▶ [INSTRUCTIONS FOR THE TASK] When you copy the entries, keep every word exactly as it is and drop the images.

[Stored data entries]
______________________________
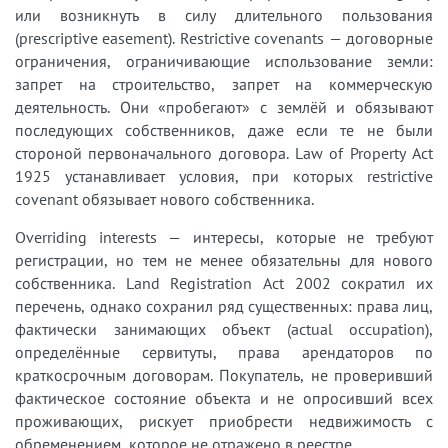
или возникнуть в силу длительного пользования
(prescriptive easement). Restrictive covenants — договорные
ограничения, ограничивающие использование земли:
запрет на строительство, запрет на коммерческую
деятельность. Они «пробегают» с землёй и обязывают
последующих собственников, даже если те не были
стороной первоначального договора. Law of Property Act
1925 устанавливает условия, при которых restrictive
covenant обязывает нового собственника.
Overriding interests — интересы, которые не требуют
регистрации, но тем не менее обязательны для нового
собственника. Land Registration Act 2002 сократил их
перечень, однако сохранил ряд существенных: права лиц,
фактически занимающих объект (actual occupation),
определённые сервитуты, права арендаторов по
краткосрочным договорам. Покупатель, не проверивший
фактическое состояние объекта и не опросивший всех
проживающих, рискует приобрести недвижимость с
обременением, которое не отражено в реестре.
______________________________
▶ [EXERCISE OUTPUT]
или возникнуть в силу длительного пользования
(prescriptive easement). Restrictive covenants — договорные
ограничения, ограничивающие использование земли:
запрет на строительство, запрет на коммерческую
деятельность. Они «пробегают» с землёй и обязывают
последующих собственников, даже если те не были
стороной первоначального договора. Law of Property Act
1925 устанавливает условия, при которых restrictive
covenant обязывает нового собственника.
Overriding interests — интересы, которые не требуют
регистрации, но тем не менее обязательны для нового
собственника. Land Registration Act 2002 сократил их
перечень, однако сохранил ряд существенных: права лиц,
фактически занимающих объект (actual occupation),
определённые сервитуты, права арендаторов по
краткосрочным договорам. Покупатель, не проверивший
фактическое состояние объекта и не опросивший всех
проживающих, рискует приобрести недвижимость с
обременением, которое не отражено в реестре.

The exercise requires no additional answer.